Yes, it seemed you couldn’t turn more than two pages of the country’s most popular music rags without spanking your gaze across a blown up photo of the day’s current indie dahhrlings. Hailing from London, their annoyingly stubbled faces beamed out at us for months, reminding us all how they were the next big thing destined for greatness. The BBC was just one of the many major institutions to say so (sort of) with their Sound Of 2011 poll, and they never get it wrong do they? (see: Sadie Ama, Air Traffic and Kubb)
I witnessed the band open the Norwich leg of the 2011 NME Awards Tour a couple of months back at the city’s UEA venue, and the atmosphere during their set was strangely prophetic. Here was a band, barely a year into their career, playing a venue usually reserved for bands with two or three albums worth of material under their collective belts at the least. Yet with not even a single released long player to draw from, they looked a little uncomfortable onstage in front of the uncharacteristically rabid crowd, almost as if they were testing the rock star water. They’d venture ever closer to the edge of the stage in a move of classic rock star ego stroking for a bit, before scuttering back to their defined parameters like a dog in a popular YouTube video, comically frightened in their naivety by an inanimate object. Except the ‘inanimate object’ The Vaccines may had to have been juggling with was mass
exposure, widespread fame (wanted or otherwise) and banal youth TV presenters asking them vapid questions like ‘If you could be vaccinated against one disease only, which would it be?’ So they had a right to be frightened.
Indeed, the pressure piled onto these poor four lads’ shoulders over the passing months must have been unbearable, and has, through no fault of the own, made its distinguishable mark on their debut record. Whereas most bands have a good run of
working the teeny tiny vomit soaked venues and clubs in front of an exclusive crowd of their mates, building up an established set of songs that they know are to the best of their abilities, working on them for months and honing them into a perfect package,
The Vaccines have been thrust into the limelight. With a bunch of admittedly single worthy songs in hand, there are also still a fair few tracks yet to be polished up into anything even touching on the classic.

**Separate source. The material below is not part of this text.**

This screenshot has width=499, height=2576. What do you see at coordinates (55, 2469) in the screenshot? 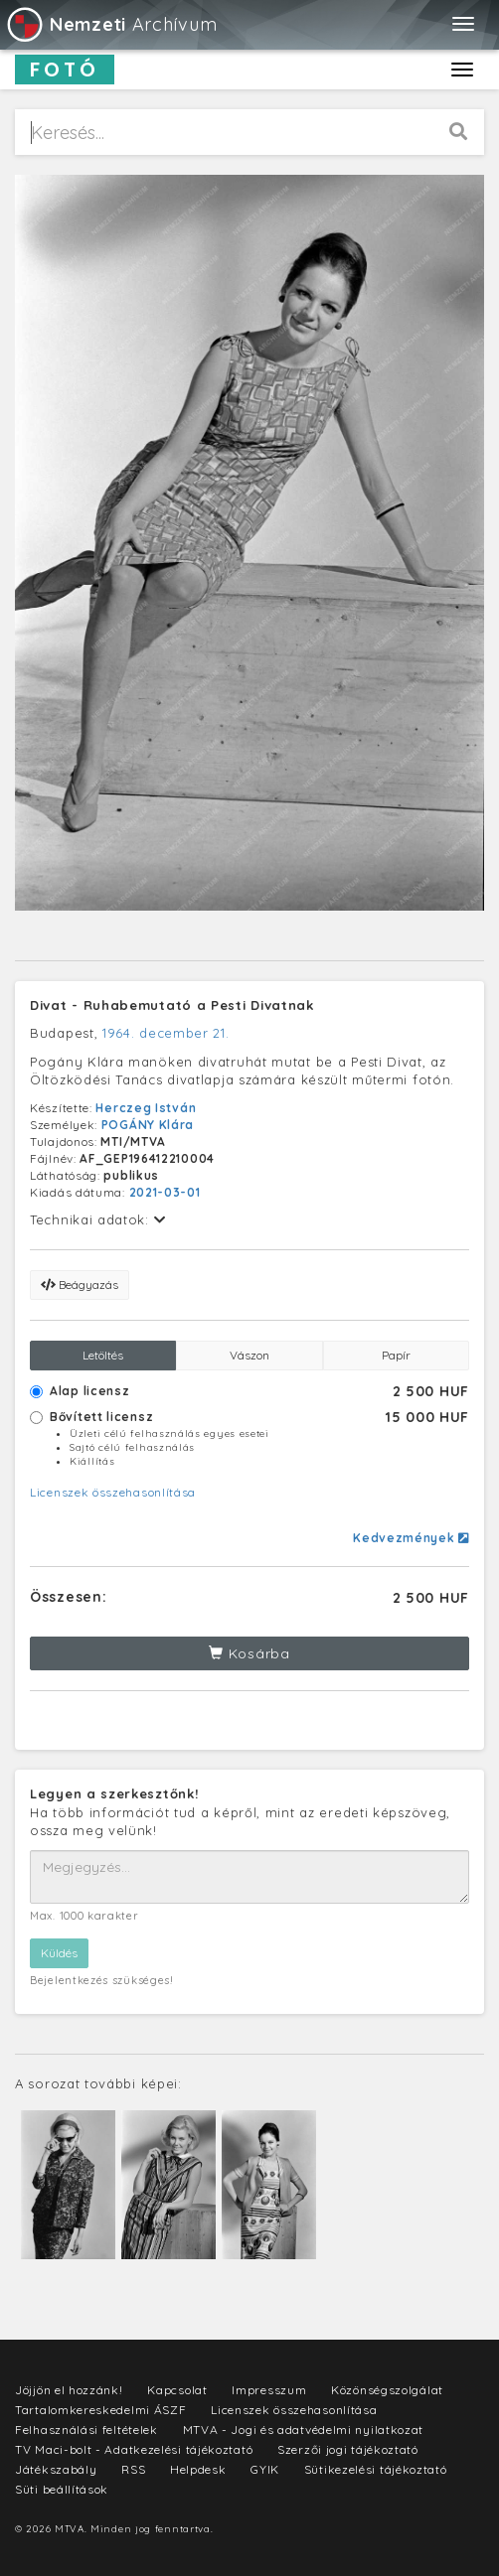
I see `Játékszabály` at bounding box center [55, 2469].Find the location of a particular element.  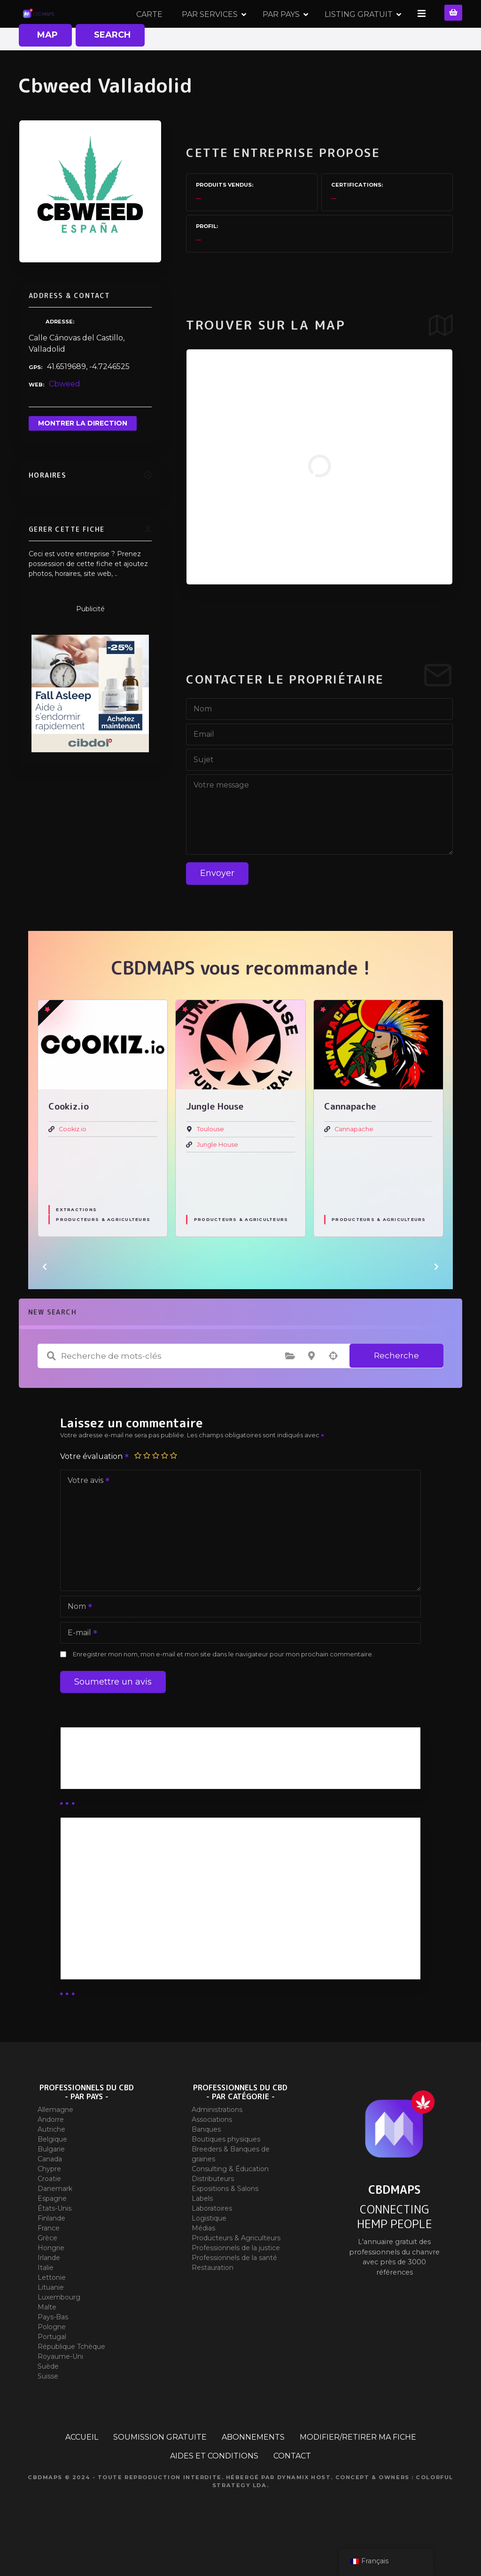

A lot of their on What Did You Expect From The Vaccines? are well formed little ditties: the lovelorn genius of ‘Post Break-Up Sex’, or the crunchingly slack grunge chords of ‘Blow Up’, reminiscent of The Pixies’ ‘Velouria’, or the drunken Eaton clubhouse brawl of ‘Wreckin’ Bar (Ra Ra Ra)’. Indeed, in a lot of respects, the hype they have garnered can be perceived as being deserved, but there are still a lot of creases to iron out. ‘All In White’ and it’s surrounding songs bringing a noticeable mid-album/post-singles drag, proving there’s still plenty of filler drifting around these boys creative minds. Needless to say, the young crowds will still lap up every last note of it.
What did I expect from The Vaccines? Much, much more. But it isn’t the bands fault at all; they’ve only done what any band would do and released an album which they believe is to the best of their ability. It just so happens that in this case, the cruel monster that is the hype and excitement of the press and the music industry has taken them from us too early, undoubtedly forcing them into releasing a half- formed collection of songs. The fact they’re not the saviours of British guitar music is absolutely fine; bands very rarely are these days. It’s just that expectations have been ramped up so much for these four London lads that it become that much more noticeable when it doesn’t happen for them.
It’s such a shame that their imperfections were never given time and space to breath and sort themselves out, before being sucked in and spat out of The Hype Machine, settling for second best. The only solace is to be found in the fact that the album will
be met with the aforementioned glowing reviews from all the publications that have touted them as the next Great British guitar band, in fear of readership loyalty more than anything else. Afraid that readers may desert them if they show any signs of not
actually knowing what they’re talking about, therefore avoiding a musical tragedy as The Vaccines escape being crudely killed off by the music press for failing to deliver.